- _DATA SHOWN_
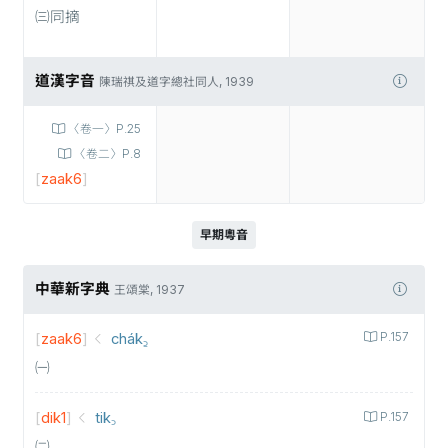
㈢同摘
道漢字音
陳瑞祺及道字總社同人, 1939
〈卷一〉P.25
〈卷二〉P.8
[
zaak6
]
早期粵音
中華新字典
王頌棠, 1937
[
zaak6
]
chák꜇
P.157
㈠
[
dik1
]
tik꜆
P.157
㈡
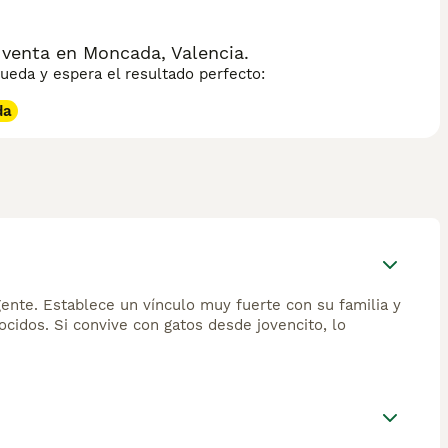
 venta en Moncada, Valencia.
eda y espera el resultado perfecto:
da
ligente. Establece un vínculo muy fuerte con su familia y
cidos. Si convive con gatos desde jovencito, lo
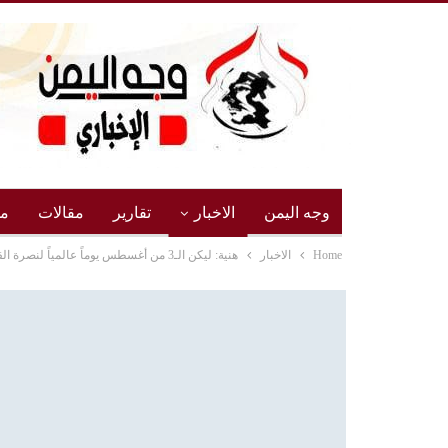
وجه اليمن
الاخبار
تقارير
مقالات
مج
Home
الاخبار
هنية: ليكن الـ3 من أغسطس يوماً عالمياً لنصرة القضية الفلسطينية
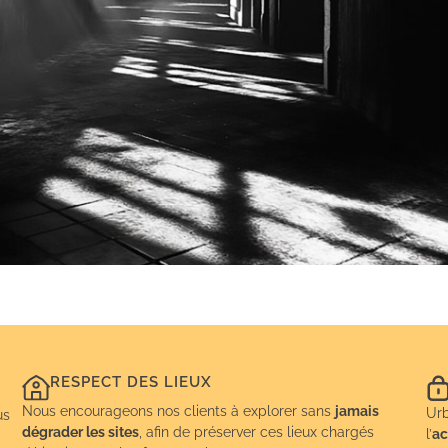
RESPECT DES LIEUX
Nous encourageons nos clients à explorer sans
jamais
Urb
us
dégrader les sites
, afin de préserver ces lieux chargés
l’
ac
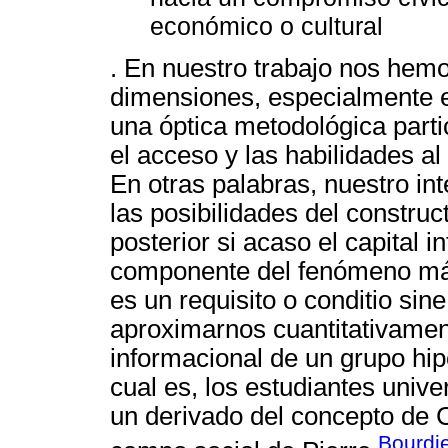
económico o cultural
. En nuestro trabajo nos hem
dimensiones, especialmente e
una óptica metodológica partic
el acceso y las habilidades al
En otras palabras, nuestro int
las posibilidades del constru
posterior si acaso el capital 
componente del fenómeno más 
es un requisito o conditio sin
aproximarnos cuantitativament
informacional de un grupo hip
cual es, los estudiantes unive
un derivado del concepto de Ca
Bourdi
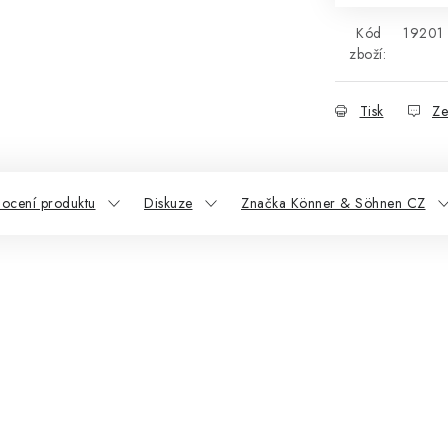
Kód
19201
zboží:
Tisk
Ze
ocení produktu
Diskuze
Značka Könner & Söhnen CZ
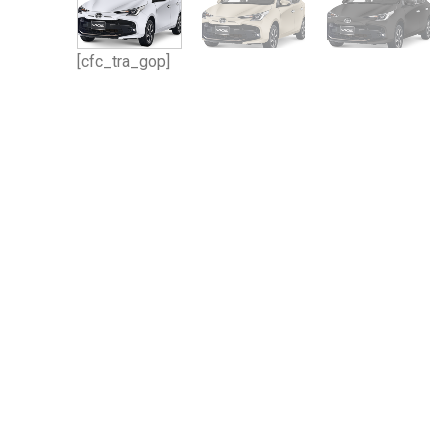
[cfc_tra_gop]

- _WHAT TO PRODUCE_
Extract the run of lines from the line holding "es un requisito o conditio sin" through the final line of the material above, exactly and inclusively. Leave the pictures behind.

- _WRITTEN SOLUTION_
es un requisito o conditio sin
aproximarnos cuantitativament
informacional de un grupo hip
cual es, los estudiantes unive
un derivado del concepto de Ca
Bourdi
Kód
19201
zboží:
Tisk
Ze
ocení produktu
Diskuze
Značka Könner & Söhnen CZ
[cfc_tra_gop]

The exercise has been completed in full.